Já agora, por via das dúvidas, já espalhei sal grosso na porta de casa.... estou farta de mau olhado!

quarta-feira, 10 de setembro de 2014

Duelo interno

As pernas gritam "NÃO CONSIGO!"
O cérebro sussurra "claro que consegues..."

Quem acham que saiu vencedor?

quarta-feira, 27 de agosto de 2014

O melhor do meu dia #7


Hoje (tecnicamente já foi ontem) fui a uma aula do ginásio que frequento. Ultimamente tenho sido pouco assídua na minha frequência desse espaço.
Primeiro porque estive (muito) doente e as mazelas físicas foram demasiadas. Quando regressei a essas lides custou-me horrores!
Segundo porque estive ocupada com a "minha aventura" na Viagem Medieval.

Resumindo, tenho voltado aos poucos e quase sempre sem grande fôlego, vontade, alento, etc. Mas tenho-me obrigado a ir sempre que possível.

Mas hoje foi O dia! Hoje foi o dia em que me senti novamente EU. Em que consegui puxar e puxar e puxar, em que me deu gosto perceber que já não estou descoordenada (sim, por vezes engano-me mas isso é porque não consigo decorar os passos), em que fiz tudo queixando-me e parando apenas porque sim (eu sou uma tonta) e não por não estar a conseguir acompanhar.

Quando é que percebi como estava bem? Quando estava a fazer flexões (tendo noção que me estava a levar ao limite), olhei para a minha imagem espelhada e o meu único reflexo foi sorrir! Esse foi o momento em que percebi que estou no bom caminho... afinal há mais de 2 meses que eu não fazia uma aula em que me sentisse tão bem! 
Suada e ofegante, mas bem!

segunda-feira, 25 de agosto de 2014

Eu sei

Eu sei que estou a fugir.
Eu sei que fujo numa base diária mas não consigo encarar a realidade de frente e "dizer-lhe" que não quero mais ser assim. Há momentos demasiado dolorosos e eu sei que deviam ser enfrentados mas que simplesmente não consigo.

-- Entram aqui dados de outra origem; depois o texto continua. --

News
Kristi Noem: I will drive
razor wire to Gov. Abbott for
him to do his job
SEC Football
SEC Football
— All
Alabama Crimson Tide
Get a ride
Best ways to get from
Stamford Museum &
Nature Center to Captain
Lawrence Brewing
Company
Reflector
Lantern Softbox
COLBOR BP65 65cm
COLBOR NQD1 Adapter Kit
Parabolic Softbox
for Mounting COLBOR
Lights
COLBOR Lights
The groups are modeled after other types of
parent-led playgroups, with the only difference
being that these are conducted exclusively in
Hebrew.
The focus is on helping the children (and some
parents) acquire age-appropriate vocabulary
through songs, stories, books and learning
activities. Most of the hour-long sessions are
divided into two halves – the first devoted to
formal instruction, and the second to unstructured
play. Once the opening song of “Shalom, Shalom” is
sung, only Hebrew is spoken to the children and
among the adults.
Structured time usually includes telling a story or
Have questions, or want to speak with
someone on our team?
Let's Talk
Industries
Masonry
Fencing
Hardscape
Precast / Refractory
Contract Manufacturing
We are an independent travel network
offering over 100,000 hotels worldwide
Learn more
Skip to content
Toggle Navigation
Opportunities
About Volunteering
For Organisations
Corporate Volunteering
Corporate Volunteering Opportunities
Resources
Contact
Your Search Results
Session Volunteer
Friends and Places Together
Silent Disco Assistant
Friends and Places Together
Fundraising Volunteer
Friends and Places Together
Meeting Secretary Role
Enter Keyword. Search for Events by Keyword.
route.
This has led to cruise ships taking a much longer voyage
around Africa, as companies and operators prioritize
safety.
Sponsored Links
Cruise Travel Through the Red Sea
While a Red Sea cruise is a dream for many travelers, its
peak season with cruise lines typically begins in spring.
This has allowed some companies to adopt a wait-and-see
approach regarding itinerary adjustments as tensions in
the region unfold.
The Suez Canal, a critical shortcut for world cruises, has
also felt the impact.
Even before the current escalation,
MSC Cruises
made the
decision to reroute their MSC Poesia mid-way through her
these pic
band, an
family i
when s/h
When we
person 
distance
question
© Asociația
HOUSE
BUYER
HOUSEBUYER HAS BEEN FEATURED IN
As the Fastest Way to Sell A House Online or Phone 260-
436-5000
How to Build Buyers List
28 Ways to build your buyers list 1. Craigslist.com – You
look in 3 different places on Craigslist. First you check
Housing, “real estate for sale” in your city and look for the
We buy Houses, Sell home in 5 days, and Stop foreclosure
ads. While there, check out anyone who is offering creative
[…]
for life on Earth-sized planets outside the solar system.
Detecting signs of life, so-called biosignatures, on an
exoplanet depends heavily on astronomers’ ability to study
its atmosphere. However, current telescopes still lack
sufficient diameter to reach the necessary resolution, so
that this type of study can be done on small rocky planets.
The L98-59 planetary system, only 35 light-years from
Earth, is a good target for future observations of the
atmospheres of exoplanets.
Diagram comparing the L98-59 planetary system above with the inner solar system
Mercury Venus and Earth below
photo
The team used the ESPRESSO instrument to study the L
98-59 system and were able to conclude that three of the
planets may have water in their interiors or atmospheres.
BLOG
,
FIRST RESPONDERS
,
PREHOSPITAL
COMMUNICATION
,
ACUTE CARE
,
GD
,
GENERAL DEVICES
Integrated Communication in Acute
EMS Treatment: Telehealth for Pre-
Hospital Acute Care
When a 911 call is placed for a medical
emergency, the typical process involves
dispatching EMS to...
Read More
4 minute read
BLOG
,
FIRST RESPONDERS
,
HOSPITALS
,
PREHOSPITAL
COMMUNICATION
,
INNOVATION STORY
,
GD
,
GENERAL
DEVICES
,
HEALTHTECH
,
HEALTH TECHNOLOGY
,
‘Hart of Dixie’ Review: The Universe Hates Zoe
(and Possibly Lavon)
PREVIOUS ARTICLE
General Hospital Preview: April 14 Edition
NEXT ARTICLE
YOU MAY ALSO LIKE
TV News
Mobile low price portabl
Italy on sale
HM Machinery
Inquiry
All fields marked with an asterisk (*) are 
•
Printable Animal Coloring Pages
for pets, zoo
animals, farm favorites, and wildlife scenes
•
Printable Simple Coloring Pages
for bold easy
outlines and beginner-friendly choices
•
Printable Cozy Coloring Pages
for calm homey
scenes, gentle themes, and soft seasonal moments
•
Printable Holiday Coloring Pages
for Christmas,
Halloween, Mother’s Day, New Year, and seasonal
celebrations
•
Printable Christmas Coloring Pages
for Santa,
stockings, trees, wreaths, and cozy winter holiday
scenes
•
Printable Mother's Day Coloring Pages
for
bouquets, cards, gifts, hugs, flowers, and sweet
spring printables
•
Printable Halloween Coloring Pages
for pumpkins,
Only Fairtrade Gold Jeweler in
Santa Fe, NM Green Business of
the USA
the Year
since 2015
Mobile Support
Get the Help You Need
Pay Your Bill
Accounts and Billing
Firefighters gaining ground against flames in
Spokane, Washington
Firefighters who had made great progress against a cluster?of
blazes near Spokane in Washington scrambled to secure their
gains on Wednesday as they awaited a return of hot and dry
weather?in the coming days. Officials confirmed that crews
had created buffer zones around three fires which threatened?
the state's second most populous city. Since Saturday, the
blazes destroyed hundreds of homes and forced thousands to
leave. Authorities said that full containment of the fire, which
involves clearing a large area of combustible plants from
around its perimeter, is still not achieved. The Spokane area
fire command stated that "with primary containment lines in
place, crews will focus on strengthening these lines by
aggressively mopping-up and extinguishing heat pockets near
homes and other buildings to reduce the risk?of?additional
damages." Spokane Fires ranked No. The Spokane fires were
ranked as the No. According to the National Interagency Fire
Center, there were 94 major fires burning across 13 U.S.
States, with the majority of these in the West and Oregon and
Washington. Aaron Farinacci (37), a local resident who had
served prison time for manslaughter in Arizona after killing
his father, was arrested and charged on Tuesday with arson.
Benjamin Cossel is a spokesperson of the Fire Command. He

Mas porque é que as datas difíceis têm de ser todas juntas? Será que se fossem espalhadas no ano não seria mais fácil de as encarar?

Talvez não... talvez assim seja melhor porque o sofrimento acaba por ficar enclausurado num determinado período de tempo.

Pode ser que haja um dia em que esta altura do ano deixe de ser dolorosa. Pode ser que eu consiga tornar a olhar para o meu aniversário com alegria e sem ter aquela sombra sempre presente.

(texto escrito algures no final de Junho/ inicio de Julho)

terça-feira, 19 de agosto de 2014

O melhor do meu dia #6


Podia ter dado importância a isto quando aconteceu a 1ª vez... mas estava em plena Viagem Medieval e não liguei muito.
Podia ter dado importância quando aconteceu a 2ª vez... mas foi num jantar antes deste último fim-de-semana fantástico e acabei por colocar isso em último plano.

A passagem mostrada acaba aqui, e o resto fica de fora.